# 02806 Final project 
> An analysis and visualization for novel COVID-19 virus

- toc: true 
- badges: true
- author: Georgios Zefkilis & Yucheng Ren
- comments: false
- categories: [data_analysis, visualization]

> Tip: This page is generated from a Jupyter notebook, some of the code are hid under the hood, some of them can be shown by clicking the button `Show Code`. If you want to visit the complete notebook, please click the `view on github` button above.

# Introduction

The COVID-19 virus put us in a severe situation and changed our lives in many ways. The huge impact we feel first is in the economy. Many people start working remotely and others even lost their jobs. Governments around the world are preparing economic stimulus plans and so on. In this project, we decide to do some statistics and data visualization about how this virus has an impact on our economy. 
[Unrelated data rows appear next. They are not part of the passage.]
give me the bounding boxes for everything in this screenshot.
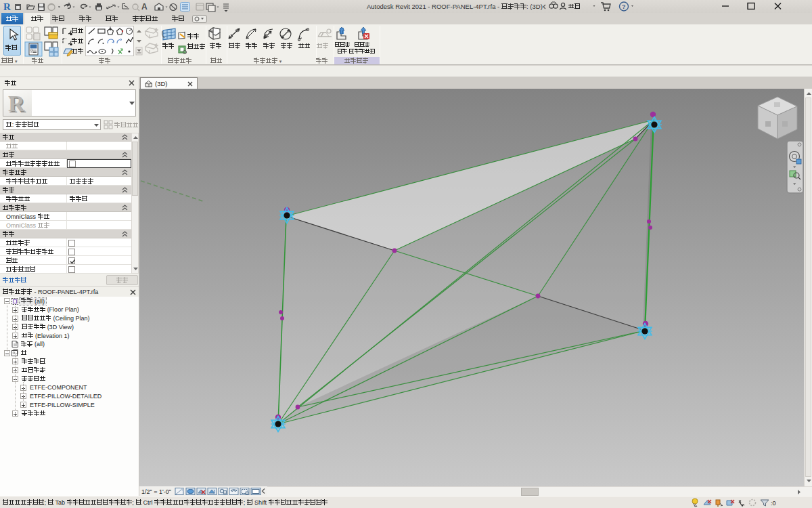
svg-text:R: R — [3, 1, 11, 12]
svg-text:A: A — [141, 2, 148, 12]
svg-text:?: ? — [622, 3, 626, 10]
svg-text::0: :0 — [771, 500, 776, 507]
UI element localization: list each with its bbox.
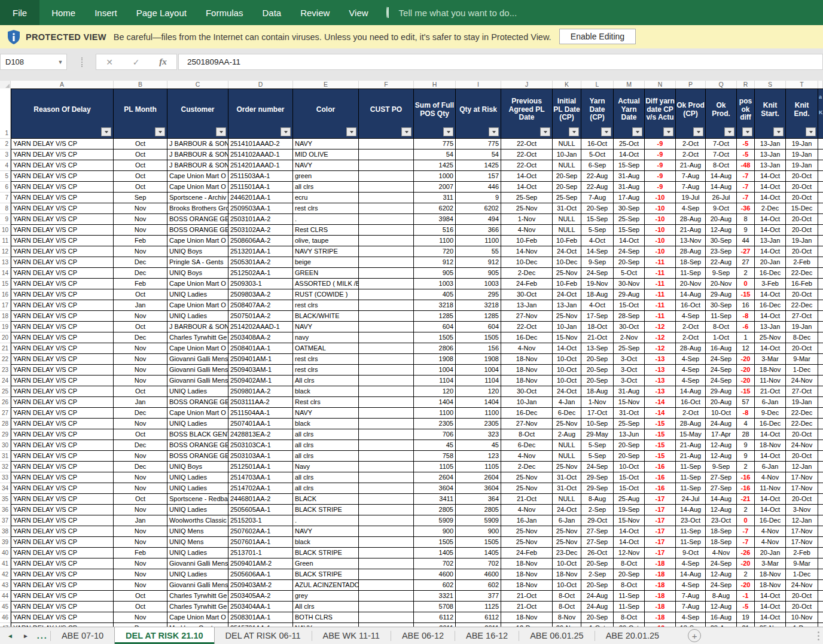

The first part is a general analysis and visualization of the current situation of the COVID-19, like the confirmed cases and death cases distribution, growing trend and so on. The second part is about how the virus affect our economy state which includes macroeconomic and microeconomic.

In [116]:
# hide
# this block contains all the import packages
import pandas as pd
import numpy as np
import altair as alt
import matplotlib.pyplot as plt
import plotly.graph_objects as go
import matplotlib.colors as mcolors

# Macroeconomic

In [355]:
# hide
# import data
path = 'data/'

imfGDP = pd.read_csv(path + 'imf-dm-export-20200423.csv')
stockOMX20 = pd.read_csv(path + 'OMX20.csv')
stockOMX25 = pd.read_csv(path + 'OMX25.csv')
stockCopenhagenAllShare = pd.read_csv(path + 'OMXCopenhagenAllshares.csv')
data = pd.read_csv(path + 'MEI_CLI_24042020100529269.csv')
denEmploy = pd.read_csv(path + 'DenmarkEmploymentQuarterly.csv')
denUnemployMonthly = pd.read_csv(path + 'DenmarkUnemploymentMonthly.csv')
imfGlobalGdp = pd.read_csv(path + 'imf-global-gdp.csv')
unemployRate = pd.read_csv(path + 'unemploymentRate.csv')

## Stock Market

Talk about the stock market

In [198]:
# hide
# stock data preprocessing
stockOMX20['Symbol'] = 'OMX 20'
stockOMX25['Symbol'] = 'OMX 25'
stockCopenhagenAllShare['Symbol'] = 'Copenhagen All Shares'
stockAll = pd.concat([stockOMX20, stockOMX25, stockCopenhagenAllShare])
stockAll['Date'] = pd.to_datetime(stockAll.Date)
stockAll = stockAll.sort_values(by=['Symbol', 'Date'])
stockAll['Price'] = stockAll['Price'].str.replace(',', '')
stockAll['Price'] = stockAll['Price'].astype(float)

In [252]:
# collapse-hide
line = alt.Chart(stockAll).mark_line(interpolate='basis').encode(
    x='Date',
    y='Price',
    color='Symbol',
)

nearest = alt.selection(type='single', nearest=True, on='mouseover',
                        fields=['Date'], empty='none')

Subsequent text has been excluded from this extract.